_Assigned task_. The stretch from the line with "કપાળ પરનો નાનકડો" through the line with "ઘરમાં ગયો અને થોડી જ વારમાં એના કાને શબ્દો" in the records below: write it out exactly, and nothing else.

_Information provided_.

:::

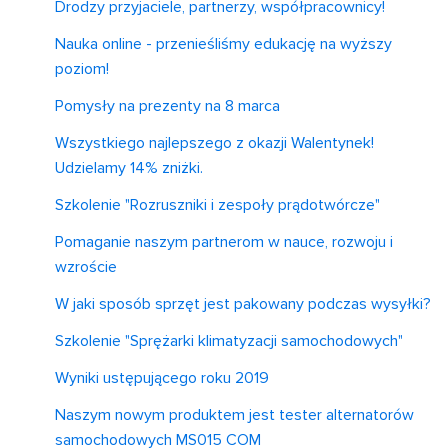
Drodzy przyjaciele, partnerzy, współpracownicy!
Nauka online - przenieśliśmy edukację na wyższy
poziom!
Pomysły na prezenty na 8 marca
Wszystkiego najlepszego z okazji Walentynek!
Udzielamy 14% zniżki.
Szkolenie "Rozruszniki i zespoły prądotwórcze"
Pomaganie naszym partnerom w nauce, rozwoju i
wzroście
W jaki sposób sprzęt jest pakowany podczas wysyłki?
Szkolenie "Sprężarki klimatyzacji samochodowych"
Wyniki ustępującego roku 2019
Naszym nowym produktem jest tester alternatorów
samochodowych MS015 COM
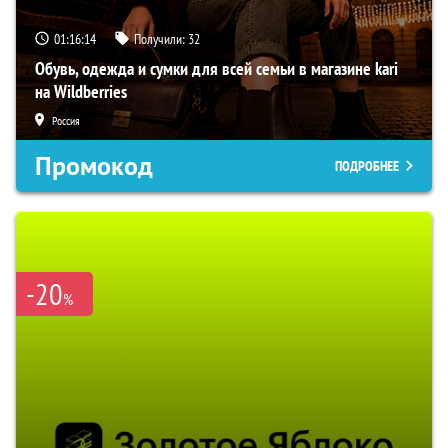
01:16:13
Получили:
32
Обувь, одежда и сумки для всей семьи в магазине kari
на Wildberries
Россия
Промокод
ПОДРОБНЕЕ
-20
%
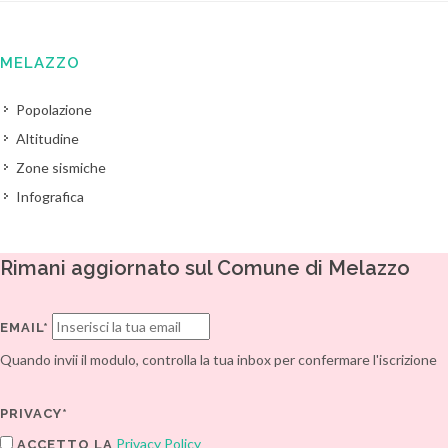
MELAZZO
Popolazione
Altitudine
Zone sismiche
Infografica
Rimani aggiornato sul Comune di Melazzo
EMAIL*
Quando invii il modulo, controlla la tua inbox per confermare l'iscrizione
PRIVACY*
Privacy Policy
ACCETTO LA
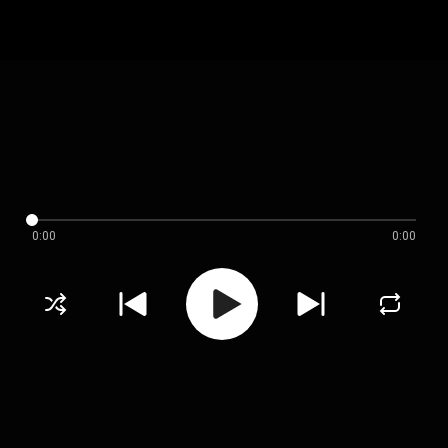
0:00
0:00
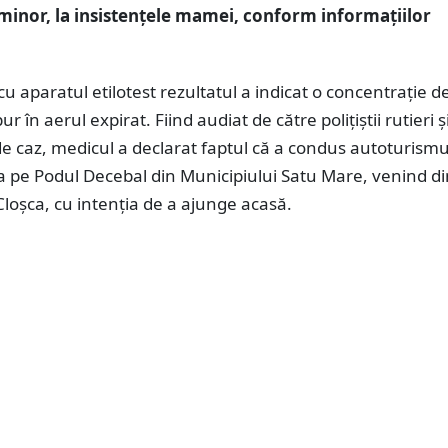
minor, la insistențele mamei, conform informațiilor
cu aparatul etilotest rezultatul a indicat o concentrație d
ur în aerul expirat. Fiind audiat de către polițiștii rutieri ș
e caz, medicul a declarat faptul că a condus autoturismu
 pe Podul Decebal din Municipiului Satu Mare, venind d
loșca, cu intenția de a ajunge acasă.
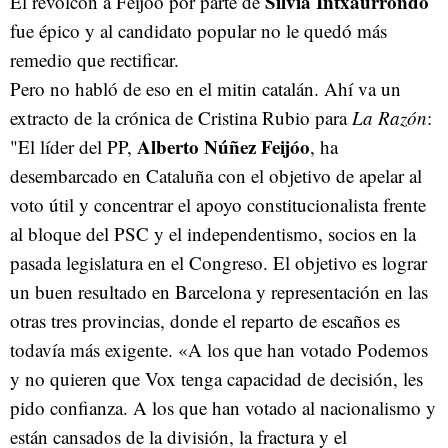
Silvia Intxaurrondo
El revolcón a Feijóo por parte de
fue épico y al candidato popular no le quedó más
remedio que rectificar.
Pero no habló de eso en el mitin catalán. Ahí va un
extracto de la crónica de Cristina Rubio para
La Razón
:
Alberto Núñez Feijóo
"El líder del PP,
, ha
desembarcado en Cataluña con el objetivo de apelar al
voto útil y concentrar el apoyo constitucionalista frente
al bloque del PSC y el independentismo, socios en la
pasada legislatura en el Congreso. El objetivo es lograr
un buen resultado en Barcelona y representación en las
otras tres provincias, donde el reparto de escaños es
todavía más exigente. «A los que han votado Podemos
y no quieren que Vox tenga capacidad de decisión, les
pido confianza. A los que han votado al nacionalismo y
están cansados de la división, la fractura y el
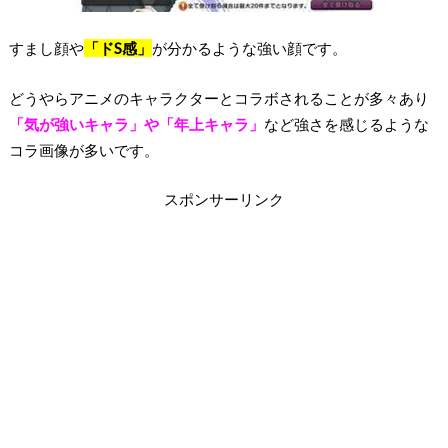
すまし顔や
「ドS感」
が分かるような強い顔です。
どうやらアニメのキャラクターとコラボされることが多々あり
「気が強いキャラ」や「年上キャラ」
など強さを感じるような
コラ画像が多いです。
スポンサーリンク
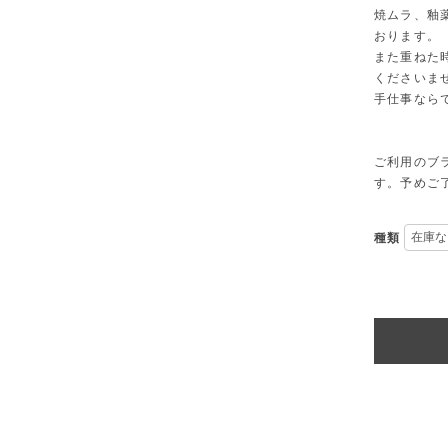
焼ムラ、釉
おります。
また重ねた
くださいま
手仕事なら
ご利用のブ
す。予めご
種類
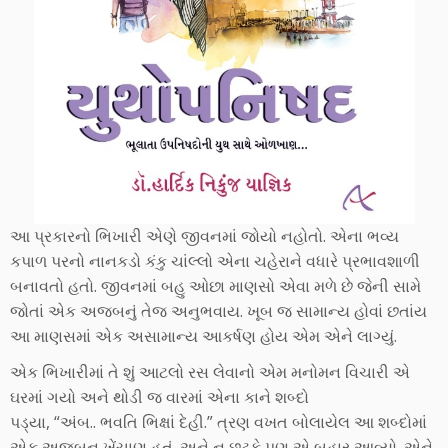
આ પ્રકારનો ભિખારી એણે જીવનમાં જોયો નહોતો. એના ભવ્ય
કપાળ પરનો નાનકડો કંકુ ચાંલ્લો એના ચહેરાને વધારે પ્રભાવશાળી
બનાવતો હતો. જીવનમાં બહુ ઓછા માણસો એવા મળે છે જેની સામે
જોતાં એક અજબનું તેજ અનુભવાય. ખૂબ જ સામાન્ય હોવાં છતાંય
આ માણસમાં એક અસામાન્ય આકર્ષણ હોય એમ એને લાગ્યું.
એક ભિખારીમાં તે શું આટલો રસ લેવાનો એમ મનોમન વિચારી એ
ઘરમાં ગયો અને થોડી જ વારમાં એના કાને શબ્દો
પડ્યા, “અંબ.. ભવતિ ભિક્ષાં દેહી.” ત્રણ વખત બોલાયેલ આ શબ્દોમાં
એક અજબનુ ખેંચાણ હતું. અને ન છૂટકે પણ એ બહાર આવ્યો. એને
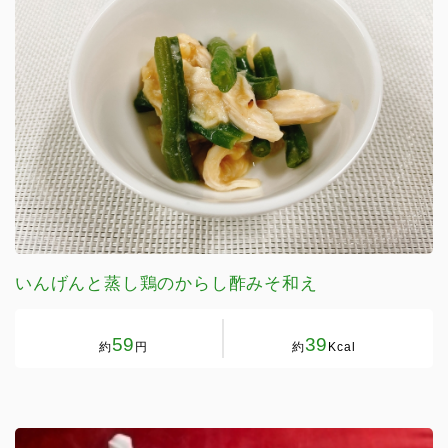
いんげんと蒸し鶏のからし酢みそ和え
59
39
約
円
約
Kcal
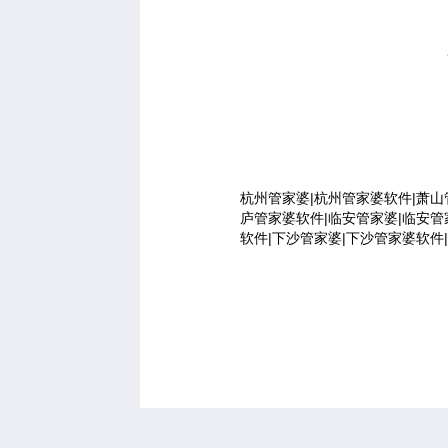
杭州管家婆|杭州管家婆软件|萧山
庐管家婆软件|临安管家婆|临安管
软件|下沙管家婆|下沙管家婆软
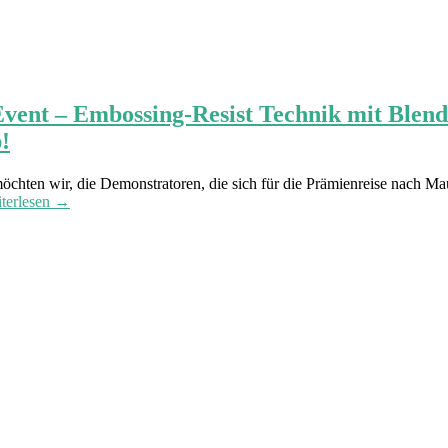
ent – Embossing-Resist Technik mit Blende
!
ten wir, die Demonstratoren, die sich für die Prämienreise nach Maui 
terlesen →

:::

_Answer box_.
કપાળ પરનો નાનકડો કંકુ ચાંલ્લો એના ચહેરાને વધારે પ્રભાવશાળી
બનાવતો હતો. જીવનમાં બહુ ઓછા માણસો એવા મળે છે જેની સામે
જોતાં એક અજબનું તેજ અનુભવાય. ખૂબ જ સામાન્ય હોવાં છતાંય
આ માણસમાં એક અસામાન્ય આકર્ષણ હોય એમ એને લાગ્યું.
એક ભિખારીમાં તે શું આટલો રસ લેવાનો એમ મનોમન વિચારી એ
ઘરમાં ગયો અને થોડી જ વારમાં એના કાને શબ્દો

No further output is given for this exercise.